Information START

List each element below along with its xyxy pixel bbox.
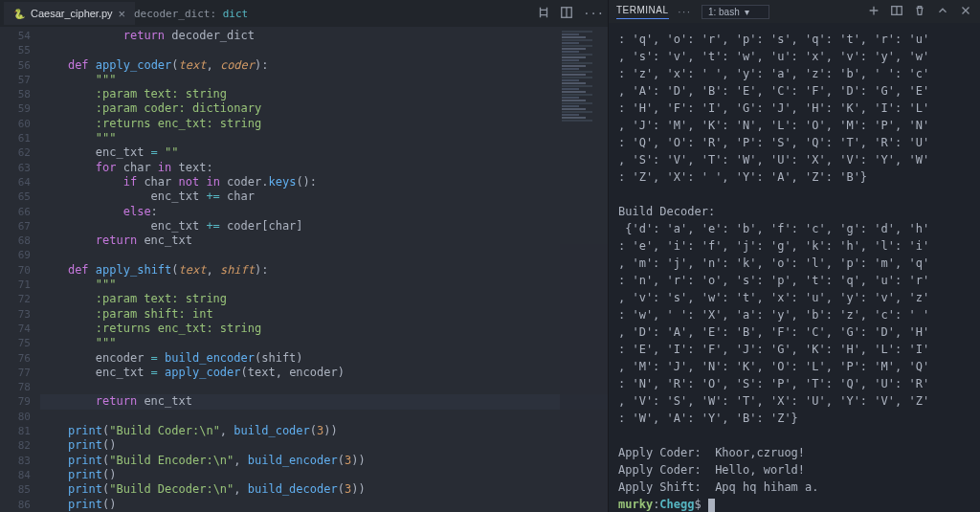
compare-changes-icon[interactable]: [537, 6, 550, 22]
terminal-maximize-icon[interactable]: [936, 4, 949, 20]
line-gutter: 5455565758596061626364656667686970717273…: [0, 27, 40, 512]
terminal-split-icon[interactable]: [890, 4, 903, 20]
code-content[interactable]: return decoder_dict def apply_coder(text…: [40, 27, 608, 512]
tab-bar: 🐍 Caesar_cipher.py × ···: [0, 0, 608, 27]
terminal-header: TERMINAL ··· 1: bash ▾: [609, 0, 980, 23]
terminal-tab[interactable]: TERMINAL: [616, 5, 669, 19]
terminal-new-icon[interactable]: [867, 4, 880, 20]
editor-pane: 🐍 Caesar_cipher.py × ··· decoder_dict: d…: [0, 0, 608, 512]
terminal-cursor: [708, 499, 715, 512]
terminal-pane: TERMINAL ··· 1: bash ▾ : 'q', 'o': ': [608, 0, 980, 512]
code-area[interactable]: 5455565758596061626364656667686970717273…: [0, 27, 608, 512]
terminal-kill-icon[interactable]: [913, 4, 926, 20]
signature-hint: decoder_dict: dict: [134, 8, 248, 20]
terminal-shell-select[interactable]: 1: bash ▾: [702, 5, 769, 19]
tab-filename: Caesar_cipher.py: [31, 8, 113, 19]
file-tab[interactable]: 🐍 Caesar_cipher.py ×: [4, 2, 135, 25]
tab-close-icon[interactable]: ×: [119, 7, 126, 21]
split-editor-icon[interactable]: [560, 6, 573, 22]
terminal-body[interactable]: : 'q', 'o': 'r', 'p': 's', 'q': 't', 'r'…: [609, 23, 980, 512]
terminal-more-icon[interactable]: ···: [679, 7, 692, 17]
more-actions-icon[interactable]: ···: [583, 7, 604, 20]
minimap[interactable]: [560, 27, 608, 512]
python-file-icon: 🐍: [13, 9, 25, 19]
terminal-close-icon[interactable]: [959, 4, 972, 20]
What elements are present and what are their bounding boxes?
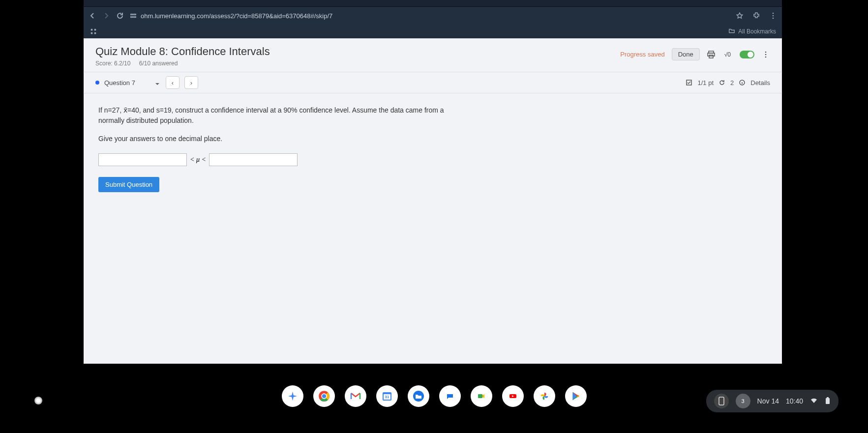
messages-app-icon[interactable]	[439, 385, 461, 407]
url-field[interactable]: ohm.lumenlearning.com/assess2/?cid=85879…	[130, 12, 730, 20]
math-mode-badge: √0	[722, 51, 733, 58]
svg-rect-34	[826, 398, 830, 404]
svg-rect-3	[134, 17, 136, 18]
url-text: ohm.lumenlearning.com/assess2/?cid=85879…	[141, 12, 332, 20]
forward-icon[interactable]	[102, 12, 110, 20]
all-bookmarks-button[interactable]: All Bookmarks	[728, 28, 776, 36]
svg-point-14	[765, 51, 767, 53]
question-number-label: Question 7	[104, 79, 135, 87]
score-icon	[686, 79, 692, 86]
taskbar-apps: 31	[282, 385, 587, 407]
youtube-app-icon[interactable]	[502, 385, 524, 407]
browser-tab-strip	[84, 0, 782, 7]
svg-rect-2	[131, 17, 133, 18]
system-date: Nov 14	[757, 397, 779, 405]
system-time: 10:40	[786, 397, 803, 405]
svg-rect-7	[91, 29, 93, 31]
kebab-icon[interactable]	[761, 50, 770, 59]
lower-bound-input[interactable]	[98, 153, 187, 166]
question-nav-bar: Question 7 ‹ › 1/1 pt 2 Detail	[84, 72, 782, 93]
play-store-app-icon[interactable]	[565, 385, 587, 407]
gemini-app-icon[interactable]	[282, 385, 303, 407]
settings-toggle[interactable]	[740, 51, 754, 58]
svg-point-4	[773, 13, 774, 14]
done-button[interactable]: Done	[672, 48, 700, 60]
question-instruction: Give your answers to one decimal place.	[98, 135, 452, 143]
svg-rect-13	[709, 55, 713, 58]
progress-saved-label: Progress saved	[620, 51, 664, 58]
files-app-icon[interactable]	[408, 385, 429, 407]
svg-point-5	[773, 15, 774, 17]
upper-bound-input[interactable]	[209, 153, 298, 166]
svg-point-16	[765, 56, 767, 58]
bookmark-bar: All Bookmarks	[84, 25, 782, 38]
svg-rect-9	[91, 32, 93, 34]
svg-rect-8	[94, 29, 96, 31]
points-label: 1/1 pt	[697, 79, 714, 87]
info-icon[interactable]	[739, 79, 746, 86]
svg-rect-10	[94, 32, 96, 34]
folder-icon	[728, 28, 735, 36]
notification-badge-icon[interactable]: 3	[736, 394, 750, 408]
reload-icon[interactable]	[116, 12, 124, 20]
svg-point-6	[773, 18, 774, 19]
back-icon[interactable]	[89, 12, 96, 20]
print-icon[interactable]	[707, 50, 716, 59]
chevron-down-icon[interactable]	[155, 80, 161, 86]
battery-icon[interactable]	[825, 397, 831, 406]
next-question-button[interactable]: ›	[184, 76, 198, 89]
menu-icon[interactable]	[769, 12, 777, 20]
retry-icon	[718, 79, 725, 86]
gmail-app-icon[interactable]	[345, 385, 366, 407]
phone-hub-icon[interactable]	[714, 394, 729, 408]
site-settings-icon[interactable]	[130, 12, 137, 19]
meet-app-icon[interactable]	[471, 385, 492, 407]
page-content: Quiz Module 8: Confidence Intervals Scor…	[84, 38, 782, 364]
star-icon[interactable]	[736, 12, 744, 20]
mu-inequality-label: < μ <	[190, 156, 206, 164]
attempts-label: 2	[730, 79, 734, 87]
svg-rect-12	[708, 53, 715, 56]
svg-rect-33	[719, 397, 724, 405]
system-tray[interactable]: 3 Nov 14 10:40	[706, 390, 838, 412]
answer-row: < μ <	[98, 153, 452, 166]
chrome-app-icon[interactable]	[313, 385, 335, 407]
svg-rect-30	[478, 394, 482, 398]
question-indicator	[95, 81, 99, 85]
photos-app-icon[interactable]	[534, 385, 555, 407]
question-body: If n=27, x̄=40, and s=19, construct a co…	[84, 93, 467, 204]
quiz-title: Quiz Module 8: Confidence Intervals	[95, 45, 270, 58]
svg-rect-1	[134, 14, 136, 15]
svg-point-15	[765, 54, 767, 55]
question-text: If n=27, x̄=40, and s=19, construct a co…	[98, 105, 452, 126]
prev-question-button[interactable]: ‹	[166, 76, 180, 89]
all-bookmarks-label: All Bookmarks	[738, 28, 776, 35]
quiz-header: Quiz Module 8: Confidence Intervals Scor…	[84, 38, 782, 72]
quiz-score: Score: 6.2/10	[95, 60, 130, 67]
svg-text:31: 31	[385, 395, 389, 399]
apps-grid-icon[interactable]	[90, 28, 97, 35]
wifi-icon[interactable]	[810, 397, 818, 406]
details-label[interactable]: Details	[750, 79, 770, 87]
extension-icon[interactable]	[752, 12, 760, 20]
calendar-app-icon[interactable]: 31	[376, 385, 398, 407]
quiz-answered: 6/10 answered	[139, 60, 178, 67]
url-toolbar: ohm.lumenlearning.com/assess2/?cid=85879…	[84, 7, 782, 25]
browser-window: ohm.lumenlearning.com/assess2/?cid=85879…	[84, 0, 782, 364]
svg-rect-35	[827, 397, 829, 398]
svg-rect-0	[131, 14, 133, 15]
submit-question-button[interactable]: Submit Question	[98, 177, 159, 192]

Information END

→ **What is required**: Only the lines holding the string "system" are needed; copy each of them from the material above.

→ **Solution to this task**:
system-date: Nov 14	[757, 397, 779, 405]
system-time: 10:40	[786, 397, 803, 405]
system-tray[interactable]: 3 Nov 14 10:40	[706, 390, 838, 412]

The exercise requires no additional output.